WHAT YOU ARE ASKED TO DO: Please retype the entries that follow exactly as they are, leaving the images behind.

SUPPLIED MATERIAL:
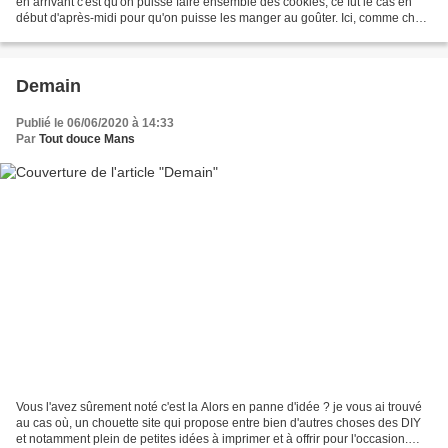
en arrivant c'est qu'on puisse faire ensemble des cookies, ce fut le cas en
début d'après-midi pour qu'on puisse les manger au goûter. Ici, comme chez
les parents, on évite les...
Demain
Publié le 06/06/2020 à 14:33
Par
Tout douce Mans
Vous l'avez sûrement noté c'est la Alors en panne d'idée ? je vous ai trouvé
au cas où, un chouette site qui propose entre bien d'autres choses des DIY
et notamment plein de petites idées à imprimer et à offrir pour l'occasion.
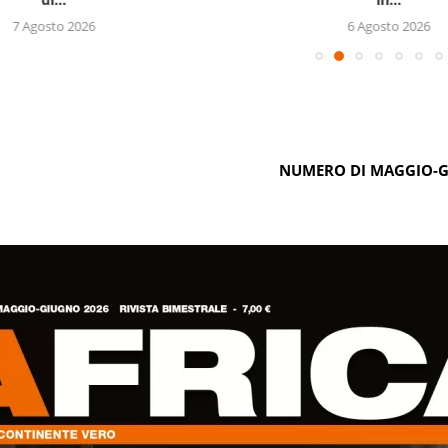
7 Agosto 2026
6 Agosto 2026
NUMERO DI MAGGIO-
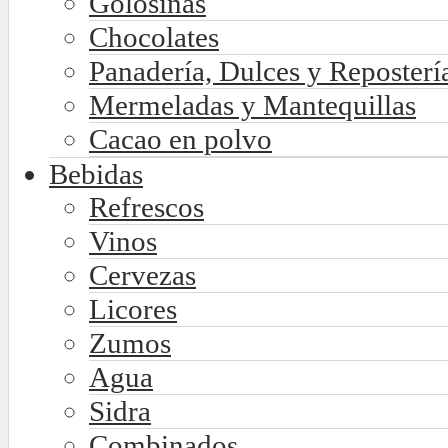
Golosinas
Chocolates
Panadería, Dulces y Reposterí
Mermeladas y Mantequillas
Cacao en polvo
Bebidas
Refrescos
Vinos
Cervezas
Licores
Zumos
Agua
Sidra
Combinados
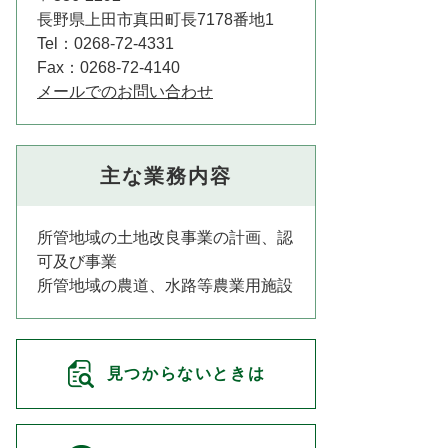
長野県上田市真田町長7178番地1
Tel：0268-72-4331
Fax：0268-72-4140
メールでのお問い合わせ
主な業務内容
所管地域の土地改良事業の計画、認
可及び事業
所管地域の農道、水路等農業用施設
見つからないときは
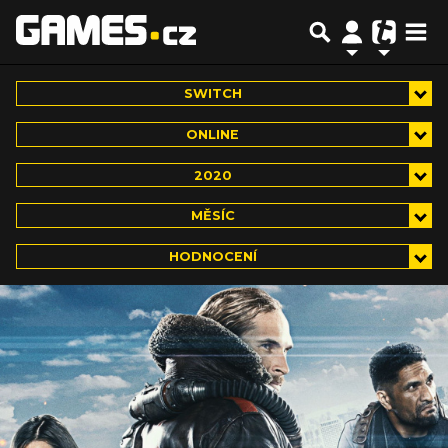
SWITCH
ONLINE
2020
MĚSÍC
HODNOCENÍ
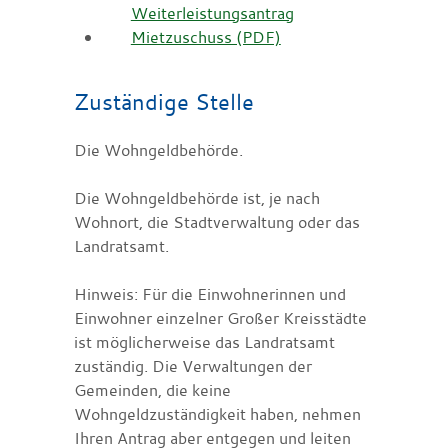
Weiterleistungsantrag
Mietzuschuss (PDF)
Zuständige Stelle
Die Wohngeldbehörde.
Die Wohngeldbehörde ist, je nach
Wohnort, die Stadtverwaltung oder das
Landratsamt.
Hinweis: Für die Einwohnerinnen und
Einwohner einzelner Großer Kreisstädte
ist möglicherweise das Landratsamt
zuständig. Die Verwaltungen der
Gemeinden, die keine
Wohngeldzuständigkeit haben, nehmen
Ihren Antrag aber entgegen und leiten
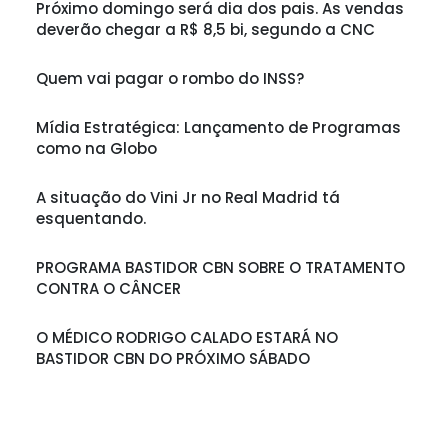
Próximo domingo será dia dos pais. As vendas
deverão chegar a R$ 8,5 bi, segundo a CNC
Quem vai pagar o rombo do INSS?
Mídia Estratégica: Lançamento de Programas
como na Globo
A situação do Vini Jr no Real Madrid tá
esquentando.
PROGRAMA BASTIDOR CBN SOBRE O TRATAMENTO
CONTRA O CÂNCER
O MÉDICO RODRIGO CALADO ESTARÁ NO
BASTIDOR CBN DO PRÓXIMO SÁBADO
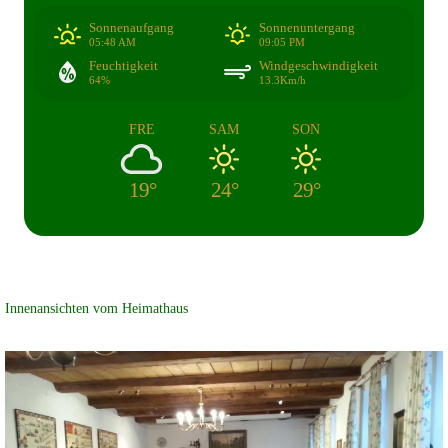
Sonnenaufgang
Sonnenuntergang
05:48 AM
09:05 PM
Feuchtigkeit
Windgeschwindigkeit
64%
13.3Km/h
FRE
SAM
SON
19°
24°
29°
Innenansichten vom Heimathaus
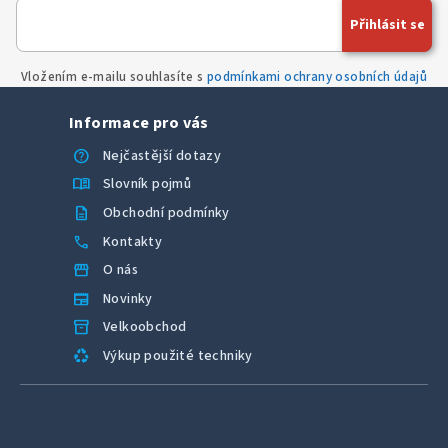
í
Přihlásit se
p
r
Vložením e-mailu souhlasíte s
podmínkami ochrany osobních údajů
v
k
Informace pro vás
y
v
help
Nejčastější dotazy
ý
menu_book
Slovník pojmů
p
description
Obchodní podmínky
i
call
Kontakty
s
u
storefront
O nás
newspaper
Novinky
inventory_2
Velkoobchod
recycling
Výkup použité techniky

ANSWER TO THE PROBLEM:
en arrivant c'est qu'on puisse faire ensemble des cookies, ce fut le cas en
début d'après-midi pour qu'on puisse les manger au goûter. Ici, comme chez
les parents, on évite les...
Demain
Publié le 06/06/2020 à 14:33
Par
Tout douce Mans
Vous l'avez sûrement noté c'est la Alors en panne d'idée ? je vous ai trouvé
au cas où, un chouette site qui propose entre bien d'autres choses des DIY
et notamment plein de petites idées à imprimer et à offrir pour l'occasion.
7 Agosto 2026
6 Agosto 2026
NUMERO DI MAGGIO-
Golosinas
Chocolates
Panadería, Dulces y Reposterí
Mermeladas y Mantequillas
Cacao en polvo
Bebidas
Refrescos
Vinos
Cervezas
Licores
Zumos
Agua
Sidra
Combinados
長野県上田市真田町長7178番地1
Tel：0268-72-4331
Fax：0268-72-4140
メールでのお問い合わせ
主な業務内容
所管地域の土地改良事業の計画、認
可及び事業
所管地域の農道、水路等農業用施設
見つからないときは
SWITCH
ONLINE
2020
MĚSÍC
HODNOCENÍ
Weiterleistungsantrag
Mietzuschuss (PDF)
Zuständige Stelle
Die Wohngeldbehörde.
Die Wohngeldbehörde ist, je nach
Wohnort, die Stadtverwaltung oder das
Landratsamt.
Hinweis: Für die Einwohnerinnen und
Einwohner einzelner Großer Kreisstädte
ist möglicherweise das Landratsamt
zuständig. Die Verwaltungen der
Gemeinden, die keine
Wohngeldzuständigkeit haben, nehmen
Ihren Antrag aber entgegen und leiten
Próximo domingo será dia dos pais. As vendas
deverão chegar a R$ 8,5 bi, segundo a CNC
Quem vai pagar o rombo do INSS?
Mídia Estratégica: Lançamento de Programas
como na Globo
A situação do Vini Jr no Real Madrid tá
esquentando.
PROGRAMA BASTIDOR CBN SOBRE O TRATAMENTO
CONTRA O CÂNCER
O MÉDICO RODRIGO CALADO ESTARÁ NO
BASTIDOR CBN DO PRÓXIMO SÁBADO
Sonnenaufgang
Sonnenuntergang
05:48 AM
09:05 PM
Feuchtigkeit
Windgeschwindigkeit
64%
13.3Km/h
FRE
SAM
SON
19°
24°
29°
Innenansichten vom Heimathaus
í
Přihlásit se
p
r
Vložením e-mailu souhlasíte s
podmínkami ochrany osobních údajů
v
k
Informace pro vás
y
v
help
Nejčastější dotazy
ý
menu_book
Slovník pojmů
p
description
Obchodní podmínky
i
call
Kontakty
s
u
storefront
O nás
newspaper
Novinky
inventory_2
Velkoobchod
recycling
Výkup použité techniky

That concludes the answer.